Optus

How La Trobe and Optus pool ideas to help power the digital technology revolution

Partnership at a glance

  • The Optus–La Trobe University partnership began in 2016 and has been extended to 2026. It aims to help drive innovation through industry engagement and research as well as prepare students for the digital future.
  • Key to the partnership is the Optus 5G Ideation Lab, which offers business, government, small and medium enterprises and the La Trobe community access to new 5G technologies for problem-solving, solution development, research and collaboration.
  • Position both Optus and La Trobe as leaders driving innovation in digital healthcare through the appointment of an Optus research chair.
  • To build the digital workforce of the future, Optus and La Trobe are developing industry projects, supporting scholarships and internships, with Optus contributing to the design of courses to ensure qualifications are up-to-date and that students have the knowledge and skills they need to successfully contribute to our new digital economy.

Case Study

It might be wearable digital technology for healthcare or drones to enable real-time surveillance of crops. It could be the opportunity for researchers to push boundaries or for students to take the wheel of leading-edge technology to be ready for careers in Australia’s digital future. Inside the Optus 5G Ideation Lab, there’s a vast range of problem-solving possibilities.

Based at La Trobe’s Digital Innovation Hub, the Lab is a physical space in which business, government, startups, small and medium enterprises and La Trobe’s student and research community can put 5G technology – not yet widely available – through its paces.

The Lab represents a $6.8 million investment but is just one element – albeit a key component – in the collaboration between the university and Optus Enterprise. Dating back to 2016 and recently extended for another five years, the partnership links multiple areas of the university including research, teaching, workforce development and infrastructure.

Jason Bamert, the Associate Director Education, Optus Enterprise says that teamwork, a mutual alignment on core objectives and an ability to “speak the same language” is helping drive digital transformation in areas of mutual interest. Both partners have a particular focus on how 5G, IoT, data analytics, AI, and cybersecurity will disrupt and transform our critical industries, including healthcare, agtech, food supply and education.

Our La Trobe partnership gives us additional access to the talent, deep research capabilities and innovation expertise across core digital technologies in selected key industries

Jason Bamert
Associate Director Education,
Optus Enterprise

“There’s a significant need across the Commonwealth for us to drive academic–industry collaboration, and our partnership with La Trobe serves as a true exemplar. There are millions of dollars being made available to organisations that can demonstrate collaboration between our national universities and academic institutions that will drive our national economy forward.”

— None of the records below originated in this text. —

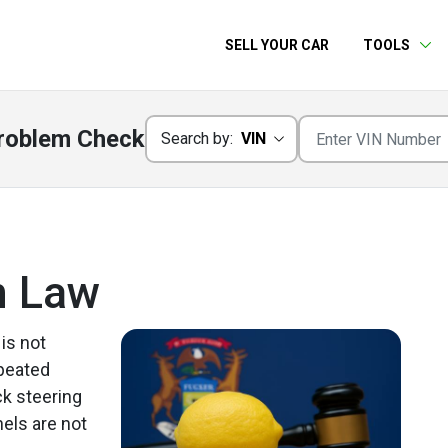
SELL YOUR CAR
TOOLS
roblem Check
Search by:
VIN
n Law
 is not
epeated
ck steering
els are not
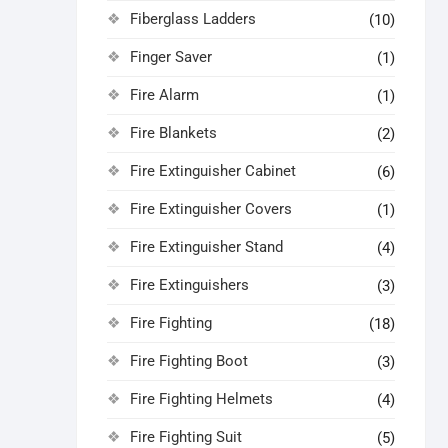
Fiberglass Ladders
(10)
Finger Saver
(1)
Fire Alarm
(1)
Fire Blankets
(2)
Fire Extinguisher Cabinet
(6)
Fire Extinguisher Covers
(1)
Fire Extinguisher Stand
(4)
Fire Extinguishers
(3)
Fire Fighting
(18)
Fire Fighting Boot
(3)
Fire Fighting Helmets
(4)
Fire Fighting Suit
(5)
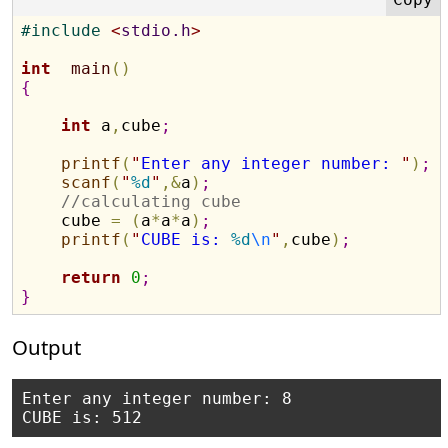
#
include 
<
stdio.h
>
int
main
(
)
{
int
 a
,
cube
;
printf
(
"
Enter any integer number: 
"
)
;
scanf
(
"
%d
"
,
&
a
)
;
//calculating cube
    cube 
=
(
a
*
a
*
a
)
;
printf
(
"
CUBE is: 
%d
\n
"
,
cube
)
;
return
0
;
}
Output
Enter any integer number: 8
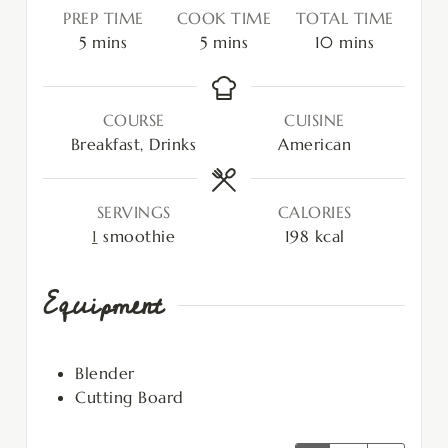
PREP TIME
COOK TIME
TOTAL TIME
5
mins
5
mins
10
mins
COURSE
CUISINE
Breakfast, Drinks
American
SERVINGS
CALORIES
1
smoothie
198
kcal
Equipment
Blender
Cutting Board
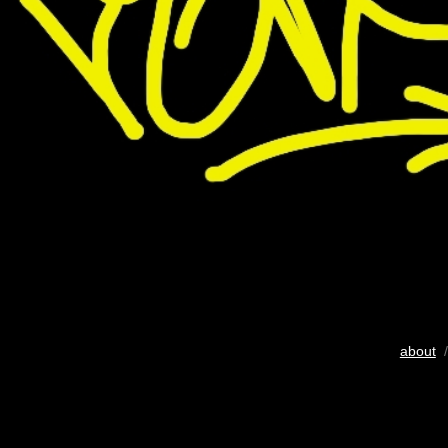
about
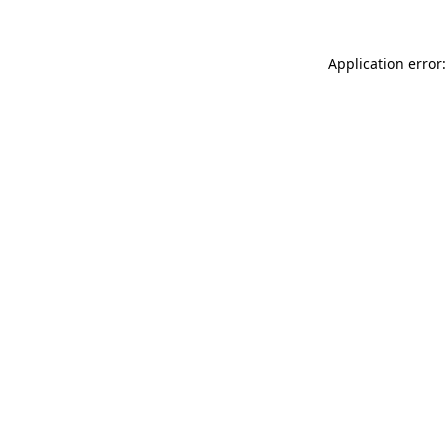
Application error:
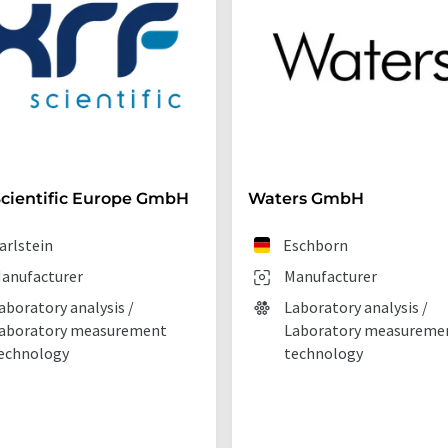
cientific Europe GmbH
Waters GmbH
arlstein
Eschborn
anufacturer
Manufacturer
aboratory analysis /
Laboratory analysis /
aboratory measurement
Laboratory measureme
echnology
technology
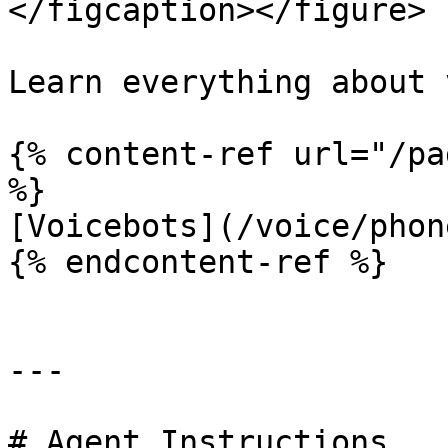
</figcaption></figure>

Learn everything about 
{% content-ref url="/pa
%}

[Voicebots](/voice/phon
{% endcontent-ref %}

---

# Agent Instructions
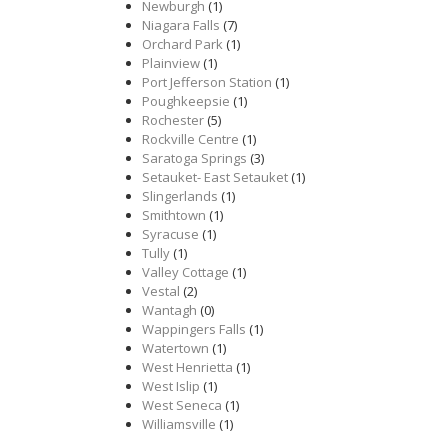
Newburgh
(1)
Niagara Falls
(7)
Orchard Park
(1)
Plainview
(1)
Port Jefferson Station
(1)
Poughkeepsie
(1)
Rochester
(5)
Rockville Centre
(1)
Saratoga Springs
(3)
Setauket- East Setauket
(1)
Slingerlands
(1)
Smithtown
(1)
Syracuse
(1)
Tully
(1)
Valley Cottage
(1)
Vestal
(2)
Wantagh
(0)
Wappingers Falls
(1)
Watertown
(1)
West Henrietta
(1)
West Islip
(1)
West Seneca
(1)
Williamsville
(1)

A feature of this collaboration will be the appointment of an academic research chair in digital health. Bamert says the role will help drive research direction and leadership around the application of digital technologies and tools in digital healthcare delivery and open up thinking about the possibilities. It’s an important position in a key development area for both partners.

A shared commitment to invest in the workforce of the future, too, is embedded deep in the partnership. Bamert says that, with a large workforce across Australia, Optus is constantly looking to develop a pipeline of skilled employees who are job ready and future focused. It will provide scholarships and look at ways to create meaningful industry projects and placements for the La Trobe cohort, but also wants to contribute at the ground floor – to course design – to ensure students have in-demand skills.

“These technologies are moving at such an accelerated rate that you are constantly having to ensure that the curriculum is keeping up,” he says. “Yes, students get a degree, but ultimately it is how this learning leads to employment in our economy. So, we have to make sure that we're equipping them with the most up-to-date skills.

“If you can have a cybersecurity course, for instance, that’s co-developed with industry, as a student I would enrol in that course with a high degree of confidence that I'm getting a very current view of what industry is looking for, and that's going to gear me in the best possible manner to find a place in the workforce.”